Pauvre Mademoiselle ! on avait pensé la perdre, quoiqu’elle n’eût pas quitté la chambre du commandant aux heures froides et durant les tempêtes. Blottie sous les couvertures, l’édredon ramené jusqu’à ses yeux, dans ce lit où Le Toullec n’entra pas durant trois semaines, Mademoiselle paraissait mourante, vivant de biscuit et de café noir que lui apportait Marius, le maître d’hôtel. À Valparaiso seulement elle reprit sa gaieté et ses malices. Et, vraiment, c’était une gentille bête, malgré l’opinion contraire du chien et du chat. À terre, vêtue d’un léger tricot, il fallait la voir, une main dans la main de Marius, tous deux se promenant avec le plus grand sérieux. Mademoiselle ne se sauvait jamais, toujours sur ses pattes de derrière, considérant les objets, ravie devant les boutiques. Auprès des étalages des fruitiers seulement, elle perdait son calme : là elle poussait de petits cris stridents, elle trépignait…, et puis, fouillant prestement dans les poches de son conducteur, elle jetait une pièce de monnaie au marchand, et se croyait alors le droit de faire main basse sur tous les fruits. Mais, par exemple, arrêtée trop vite à son goût, ou bien la poche fouillée se trouvait-elle vide, les dix doigts de Mademoiselle s’abattaient sur la tête du maître d’hôtel, et des poignées de cheveux restaient aux griffes de la guenon.

On n’est jamais parfait. D’ailleurs, ces petites scènes étaient assez rares, et vis-à-vis de Mademoiselle le commandant et son domestique possédaient des trésors d’indulgence : voilà probablement ce qui dégoûtait Stop et Pluton. Rien n’égalait l’air méprisant du premier, lorsque, se promenant aussi à terre derrière son maître, on rencontrait Mademoiselle. Le chien l’apercevait d’abord ; mais il ne voulait pas la voir, quoi qu’on tentât pour lui faire remarquer la guenon. Il se tordait le cou, marchait à reculons sans accorder un regard à son ennemie, qui, elle, faisait mille grimaces en poussant des éclats de rire moqueurs.

… Langelle entra chez le commandant après avoir frappé.

« Bonjour, commandant, vous allez bien, ce matin ? Avez-vous passé une bonne nuit ?

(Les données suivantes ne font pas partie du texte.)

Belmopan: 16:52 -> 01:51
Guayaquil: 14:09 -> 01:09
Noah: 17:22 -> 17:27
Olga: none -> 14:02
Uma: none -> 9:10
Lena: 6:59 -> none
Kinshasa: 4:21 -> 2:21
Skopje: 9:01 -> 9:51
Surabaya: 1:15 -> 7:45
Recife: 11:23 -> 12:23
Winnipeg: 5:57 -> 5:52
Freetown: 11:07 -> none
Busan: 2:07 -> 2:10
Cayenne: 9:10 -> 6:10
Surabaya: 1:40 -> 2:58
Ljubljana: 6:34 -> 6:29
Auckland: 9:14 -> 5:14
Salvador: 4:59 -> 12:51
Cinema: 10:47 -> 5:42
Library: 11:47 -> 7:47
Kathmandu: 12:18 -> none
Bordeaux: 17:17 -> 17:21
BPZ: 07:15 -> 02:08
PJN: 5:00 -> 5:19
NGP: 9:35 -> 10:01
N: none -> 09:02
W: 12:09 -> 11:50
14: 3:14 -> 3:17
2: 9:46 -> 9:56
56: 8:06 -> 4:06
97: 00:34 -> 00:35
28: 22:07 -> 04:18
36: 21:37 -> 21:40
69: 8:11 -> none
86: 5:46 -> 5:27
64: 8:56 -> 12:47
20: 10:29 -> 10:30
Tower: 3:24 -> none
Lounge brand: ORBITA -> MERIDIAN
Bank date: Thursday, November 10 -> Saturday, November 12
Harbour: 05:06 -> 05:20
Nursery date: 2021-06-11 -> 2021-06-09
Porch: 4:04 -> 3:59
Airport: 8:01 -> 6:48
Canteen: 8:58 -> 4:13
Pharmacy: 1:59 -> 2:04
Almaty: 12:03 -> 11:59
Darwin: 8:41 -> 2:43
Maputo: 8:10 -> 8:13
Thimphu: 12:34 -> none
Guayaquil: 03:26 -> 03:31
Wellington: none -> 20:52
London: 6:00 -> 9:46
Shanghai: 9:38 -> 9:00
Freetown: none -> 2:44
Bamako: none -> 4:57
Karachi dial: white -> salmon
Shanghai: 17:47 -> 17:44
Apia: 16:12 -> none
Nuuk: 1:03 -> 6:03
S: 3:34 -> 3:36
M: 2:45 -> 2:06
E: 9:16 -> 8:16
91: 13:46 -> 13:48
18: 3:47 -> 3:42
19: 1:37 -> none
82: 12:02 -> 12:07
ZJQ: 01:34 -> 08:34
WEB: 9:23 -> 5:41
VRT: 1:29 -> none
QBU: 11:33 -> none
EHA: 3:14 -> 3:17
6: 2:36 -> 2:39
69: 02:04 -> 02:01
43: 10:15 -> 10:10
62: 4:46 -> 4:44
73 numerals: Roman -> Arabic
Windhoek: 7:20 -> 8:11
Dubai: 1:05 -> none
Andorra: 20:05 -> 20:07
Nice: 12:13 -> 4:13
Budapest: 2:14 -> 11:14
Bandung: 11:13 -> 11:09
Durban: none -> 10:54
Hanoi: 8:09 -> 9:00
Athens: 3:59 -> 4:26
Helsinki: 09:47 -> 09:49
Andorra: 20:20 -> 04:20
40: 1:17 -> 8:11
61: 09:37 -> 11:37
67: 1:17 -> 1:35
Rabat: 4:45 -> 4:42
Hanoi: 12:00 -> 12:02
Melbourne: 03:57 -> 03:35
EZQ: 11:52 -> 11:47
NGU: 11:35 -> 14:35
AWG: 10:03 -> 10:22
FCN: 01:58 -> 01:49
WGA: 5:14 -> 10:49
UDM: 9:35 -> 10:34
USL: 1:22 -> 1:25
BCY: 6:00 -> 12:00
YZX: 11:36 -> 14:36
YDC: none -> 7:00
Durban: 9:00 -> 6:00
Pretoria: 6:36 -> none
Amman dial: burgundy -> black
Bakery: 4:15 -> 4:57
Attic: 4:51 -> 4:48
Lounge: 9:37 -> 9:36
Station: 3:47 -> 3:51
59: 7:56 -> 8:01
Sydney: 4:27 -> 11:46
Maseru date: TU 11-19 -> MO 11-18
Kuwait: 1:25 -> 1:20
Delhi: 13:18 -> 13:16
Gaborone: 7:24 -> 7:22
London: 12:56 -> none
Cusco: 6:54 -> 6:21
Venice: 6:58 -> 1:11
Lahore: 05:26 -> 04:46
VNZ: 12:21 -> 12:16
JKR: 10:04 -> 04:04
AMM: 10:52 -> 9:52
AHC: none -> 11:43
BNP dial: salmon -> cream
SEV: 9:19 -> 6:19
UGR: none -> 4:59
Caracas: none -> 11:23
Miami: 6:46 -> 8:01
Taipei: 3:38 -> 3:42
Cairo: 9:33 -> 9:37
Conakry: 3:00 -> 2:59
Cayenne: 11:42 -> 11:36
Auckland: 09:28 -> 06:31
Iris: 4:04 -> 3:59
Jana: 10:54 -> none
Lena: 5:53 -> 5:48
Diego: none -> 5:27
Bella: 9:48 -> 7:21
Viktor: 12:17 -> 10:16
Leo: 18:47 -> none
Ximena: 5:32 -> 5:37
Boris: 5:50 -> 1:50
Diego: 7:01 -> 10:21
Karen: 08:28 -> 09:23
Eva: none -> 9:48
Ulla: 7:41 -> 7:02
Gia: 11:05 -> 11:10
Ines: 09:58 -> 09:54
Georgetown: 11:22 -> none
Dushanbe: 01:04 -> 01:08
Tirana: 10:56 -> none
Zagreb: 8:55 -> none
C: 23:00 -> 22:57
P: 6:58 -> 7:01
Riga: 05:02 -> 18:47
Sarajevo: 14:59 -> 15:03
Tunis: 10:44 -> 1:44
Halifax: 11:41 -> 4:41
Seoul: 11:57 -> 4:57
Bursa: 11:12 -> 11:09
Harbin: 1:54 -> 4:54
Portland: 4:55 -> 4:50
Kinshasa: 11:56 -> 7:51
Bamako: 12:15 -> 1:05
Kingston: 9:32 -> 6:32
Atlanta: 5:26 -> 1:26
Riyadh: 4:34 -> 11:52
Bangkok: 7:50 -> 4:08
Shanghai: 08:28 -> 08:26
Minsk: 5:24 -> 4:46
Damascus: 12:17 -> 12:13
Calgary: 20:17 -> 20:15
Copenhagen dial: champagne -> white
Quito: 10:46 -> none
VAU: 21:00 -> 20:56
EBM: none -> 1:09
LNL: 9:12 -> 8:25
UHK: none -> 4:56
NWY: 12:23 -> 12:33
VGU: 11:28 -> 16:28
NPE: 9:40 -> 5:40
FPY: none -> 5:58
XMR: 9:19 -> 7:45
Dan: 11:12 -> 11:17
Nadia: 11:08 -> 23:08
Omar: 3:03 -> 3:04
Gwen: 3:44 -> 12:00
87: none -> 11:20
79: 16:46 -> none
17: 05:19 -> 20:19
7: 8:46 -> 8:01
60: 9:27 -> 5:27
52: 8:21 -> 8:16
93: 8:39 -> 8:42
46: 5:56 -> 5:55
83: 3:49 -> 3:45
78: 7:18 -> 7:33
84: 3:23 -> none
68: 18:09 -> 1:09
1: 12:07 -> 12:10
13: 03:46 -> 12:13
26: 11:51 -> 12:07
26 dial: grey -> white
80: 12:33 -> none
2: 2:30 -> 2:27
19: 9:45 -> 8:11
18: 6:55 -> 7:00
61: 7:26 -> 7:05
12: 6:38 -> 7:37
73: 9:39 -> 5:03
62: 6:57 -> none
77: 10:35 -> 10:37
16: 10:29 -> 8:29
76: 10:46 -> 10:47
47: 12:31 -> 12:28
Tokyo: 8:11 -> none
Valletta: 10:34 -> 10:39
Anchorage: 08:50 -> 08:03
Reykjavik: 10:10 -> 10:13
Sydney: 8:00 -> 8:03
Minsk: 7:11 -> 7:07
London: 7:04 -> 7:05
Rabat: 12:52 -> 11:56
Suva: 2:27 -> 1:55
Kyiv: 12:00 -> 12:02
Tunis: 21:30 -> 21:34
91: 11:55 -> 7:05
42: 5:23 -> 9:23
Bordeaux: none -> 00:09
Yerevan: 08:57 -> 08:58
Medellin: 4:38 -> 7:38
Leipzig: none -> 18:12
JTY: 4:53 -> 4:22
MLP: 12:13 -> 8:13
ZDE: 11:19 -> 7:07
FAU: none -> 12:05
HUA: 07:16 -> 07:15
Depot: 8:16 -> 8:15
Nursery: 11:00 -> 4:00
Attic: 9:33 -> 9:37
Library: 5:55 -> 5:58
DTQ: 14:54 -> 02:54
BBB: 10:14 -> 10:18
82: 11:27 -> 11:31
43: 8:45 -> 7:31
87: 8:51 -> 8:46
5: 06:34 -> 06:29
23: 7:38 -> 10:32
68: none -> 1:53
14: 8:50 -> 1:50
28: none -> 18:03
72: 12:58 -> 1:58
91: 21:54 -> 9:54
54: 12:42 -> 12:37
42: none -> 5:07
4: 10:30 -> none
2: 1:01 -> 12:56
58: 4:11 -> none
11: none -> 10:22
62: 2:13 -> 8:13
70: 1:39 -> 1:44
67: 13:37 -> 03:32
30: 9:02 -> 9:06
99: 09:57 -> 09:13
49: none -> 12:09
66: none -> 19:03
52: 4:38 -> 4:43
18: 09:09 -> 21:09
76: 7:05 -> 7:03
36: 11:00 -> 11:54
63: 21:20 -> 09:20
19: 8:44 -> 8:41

— Très bonne, je vous remercie ; cette relâche et ce repos m’ont été salutaires, comme à tout l’équipage de la Coquette. À Guayaquil, nous aurons encore du bon temps, c’est-à-dire vous et les jeunes gens, car moi j’en ai assez pris du plancher des vaches à Valparaiso. Je garderai donc le bord à Guayaquil, afin de vous laisser toute liberté dans cette jolie ville, jolie surtout pour la jeunesse. Ensuite, vous me parlerez de vos soirées et de toutes les choses charmantes que vous aurez vues.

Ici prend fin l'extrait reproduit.